In the examples below, we will be importing oasync as so:
import oa "../oasync"
To use oasync, we first have to initialize it. Note that the following examples will all be executed with the following configuration.
main :: proc() {
// create a coordinator struct for oasync to store
// its internal state
// it should NOT be modified by the user
coord: oa.Coordinator
oa.init_oa(
// coordinator
&coord,
// what procedure to dispatch when oasync starts
init_proc = core,
// a rawptr that will be passed into the init_proc
init_proc_arg = nil,
// amount of worker threads oasync will run
// omit this field or set to 0 for oasync to use
// os.processor_core_count() as its value
max_workers = 4,
// how many blocking taskes should be allowed
// to execute at the same time
// set as 0 for oasync to use max_workers / 2
// as its value
max_blocking = 2,
// whether to use the main thread as a worker or not,
// counts toward max_workers
use_main_thread = true,
)
}
// the task to run
core :: proc(_: rawptr) {
fmt.println("test")
}
We provide additional information should a logger be supplied.
main :: proc() {
context.logger = log.create_console_logger()
defer log.destroy_console_logger(context.logger)

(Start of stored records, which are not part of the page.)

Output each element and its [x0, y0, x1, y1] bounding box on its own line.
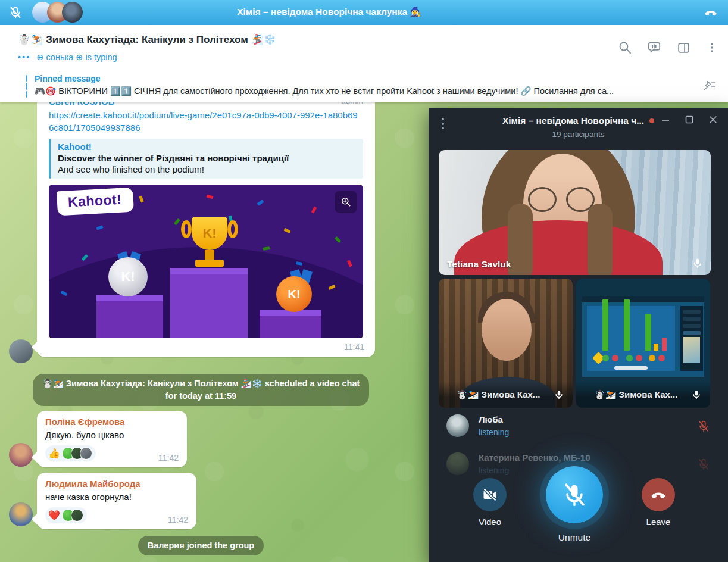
link-preview[interactable]: Kahoot! Discover the winner of Різдвяні …	[49, 139, 363, 179]
participants-count: 19 participants	[429, 130, 728, 139]
avatar[interactable]	[9, 339, 33, 363]
service-line: ☃️⛷️ Зимова Кахутіада: Канікули з Політе…	[42, 377, 360, 390]
message-text: наче казка огорнула!	[45, 492, 188, 502]
tile-participant-name: ☃️⛷️ Зимова Ках...	[457, 389, 540, 400]
telegram-app: Хімія – невідома Новорічна чаклунка 🧙‍♀️…	[0, 0, 728, 562]
reaction-pill[interactable]: 👍	[45, 445, 96, 461]
message-link[interactable]: https://create.kahoot.it/podium/live-gam…	[49, 109, 360, 134]
message-text: Дякую. було цікаво	[45, 430, 179, 440]
hangup-icon[interactable]	[703, 5, 718, 20]
unmute-button-label: Unmute	[539, 532, 610, 543]
recording-dot	[649, 118, 654, 123]
pinned-text: 🎮🎯 ВІКТОРИНИ 1️⃣1️⃣ СІЧНЯ для самостійно…	[35, 86, 689, 96]
tile-participant-name: ☃️⛷️ Зимова Ках...	[594, 389, 677, 400]
mic-on-icon	[691, 389, 702, 401]
participant-status: listening	[479, 466, 509, 475]
close-icon[interactable]	[703, 112, 723, 127]
service-text: Валерия joined the group	[138, 536, 264, 555]
pinned-message-bar[interactable]: Pinned message 🎮🎯 ВІКТОРИНИ 1️⃣1️⃣ СІЧНЯ…	[0, 70, 728, 102]
kahoot-logo: Kahoot!	[57, 188, 134, 216]
active-call-bar[interactable]: Хімія – невідома Новорічна чаклунка 🧙‍♀️	[0, 0, 728, 25]
voice-chat-icon[interactable]	[646, 40, 662, 55]
message-time: 11:41	[344, 342, 364, 352]
mic-on-icon	[692, 257, 704, 270]
sender-name[interactable]: Поліна Єфремова	[45, 417, 179, 427]
pinned-label: Pinned message	[35, 74, 101, 83]
leave-button-label: Leave	[629, 517, 688, 527]
tile-participant-name: Tetiana Savluk	[447, 259, 511, 270]
service-message-joined: Валерия joined the group	[0, 536, 402, 555]
avatar[interactable]	[9, 443, 33, 467]
video-tile-screenshare[interactable]: ☃️⛷️ Зимова Ках...	[576, 279, 710, 408]
mic-muted-icon	[697, 457, 710, 472]
avatar	[62, 2, 83, 23]
podium-first	[170, 268, 248, 338]
typing-text: ⊕ сонька ⊕ is typing	[36, 52, 117, 62]
search-icon[interactable]	[618, 40, 632, 55]
call-window-title: Хімія – невідома Новорічна ч...	[502, 115, 644, 126]
participant-name: Люба	[479, 414, 503, 424]
podium-second	[96, 295, 163, 338]
call-window-header: Хімія – невідома Новорічна ч... 19 parti…	[429, 108, 728, 150]
silver-medal: K!	[108, 257, 148, 296]
service-line: for today at 11:59	[42, 390, 360, 402]
call-participant-avatars	[32, 2, 77, 23]
maximize-icon[interactable]	[679, 112, 699, 127]
call-title: Хімія – невідома Новорічна чаклунка 🧙‍♀️	[237, 7, 421, 17]
gold-trophy: K!	[187, 217, 232, 269]
video-button-label: Video	[460, 517, 520, 527]
menu-kebab-icon[interactable]	[705, 40, 718, 55]
minimize-icon[interactable]	[655, 112, 676, 127]
participant-name: Катерина Ревенко, МБ-10	[479, 452, 590, 463]
message-time: 11:42	[158, 453, 179, 463]
preview-title: Discover the winner of Різдвяні та новор…	[58, 153, 356, 163]
sidebar-toggle-icon[interactable]	[676, 40, 691, 55]
chat-header: ☃️⛷️ Зимова Кахутіада: Канікули з Політе…	[0, 25, 728, 70]
preview-description: And see who finished on the podium!	[58, 164, 356, 174]
reactor-avatar	[80, 447, 92, 460]
message-time: 11:42	[168, 515, 188, 524]
group-call-window: Хімія – невідома Новорічна ч... 19 parti…	[429, 108, 728, 562]
video-feed	[439, 150, 711, 275]
chat-title[interactable]: ☃️⛷️ Зимова Кахутіада: Канікули з Політе…	[18, 33, 276, 46]
zoom-in-icon[interactable]	[335, 191, 357, 213]
avatar	[446, 452, 469, 475]
message-bubble-admin: Євген КОЗЛОВ admin https://create.kahoot…	[37, 89, 375, 357]
typing-dots: •••	[18, 52, 30, 62]
mic-on-icon	[554, 389, 564, 401]
heart-reaction: ❤️	[48, 510, 60, 522]
pin-segments	[26, 75, 27, 98]
reactor-avatar	[71, 509, 83, 522]
reaction-pill[interactable]: ❤️	[45, 507, 87, 523]
message-bubble: Поліна Єфремова Дякую. було цікаво 👍 11:…	[37, 411, 187, 467]
thumbs-up-reaction: 👍	[48, 448, 60, 460]
message-bubble: Людмила Майборода наче казка огорнула! ❤…	[37, 473, 196, 529]
video-toggle-button[interactable]	[473, 478, 507, 511]
unmute-button[interactable]	[546, 466, 603, 523]
preview-site: Kahoot!	[58, 142, 356, 152]
service-message-scheduled: ☃️⛷️ Зимова Кахутіада: Канікули з Політе…	[0, 374, 402, 406]
avatar	[446, 414, 469, 437]
video-tile-host[interactable]: ☃️⛷️ Зимова Ках...	[439, 279, 573, 408]
mic-muted-icon	[8, 5, 23, 20]
sender-name[interactable]: Людмила Майборода	[45, 479, 188, 489]
participant-row[interactable]: Люба listening	[429, 411, 728, 445]
podium-third	[260, 310, 321, 338]
bronze-medal: K!	[276, 276, 312, 312]
kahoot-preview-image[interactable]: Kahoot! K! K! K!	[49, 185, 363, 338]
typing-indicator: ••• ⊕ сонька ⊕ is typing	[18, 52, 117, 62]
mic-muted-icon	[697, 419, 710, 433]
participant-status: listening	[479, 427, 509, 437]
video-tile-main[interactable]: Tetiana Savluk	[439, 150, 711, 275]
leave-call-button[interactable]	[642, 478, 675, 511]
avatar[interactable]	[9, 502, 33, 526]
pin-list-icon[interactable]	[702, 79, 717, 93]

// initialize oasync here...
}
By providing a logger, oasync will log main events. Should -debug
compiler flag be enabled, oasync will also detect worker starvation:
A warning will be emitted should a task take more than 40ms
to complete. It is recommending to split said task into smaller tasks
or use the blocking feature documented below to dispatch in order
to prevent hogging the scheduler.
It is quite simple to spawn new tasks.
Note that the order of task spawning is not guaranteed
to be the same as the order of oa.go
calls.
foo :: proc(_: rawptr) {
fmt.println("hi")
}
core :: proc(_: rawptr) {
fmt.println("core")
oa.go(foo)
}
In fact, it is far more likely for tasks to execute in reverse due a queue algorithm.
foo :: proc(a: rawptr) {
fmt.print((cast(^int)a)^, "")
}
core :: proc(_: rawptr) {
fmt.println("started")
for i in 1 ..= 20 {
oa.go(foo, new_clone(i))
}
}
// 20 19 18 17 16...
It is trival to pass arguments into tasks.
foo :: proc(a: rawptr) {
arg := cast(^string)a
fmt.println(arg^)
}
core :: proc(_: rawptr) {
// remember to free it
nextarg := new_clone("hi", context.temp_allocator)
oa.go(foo, nextarg)
}
Due to items allocated on a stack being freed at the end of the scope, it is recommended to allocate the items you want to pass into the next procedure on the heap to prevent accessing freed memories.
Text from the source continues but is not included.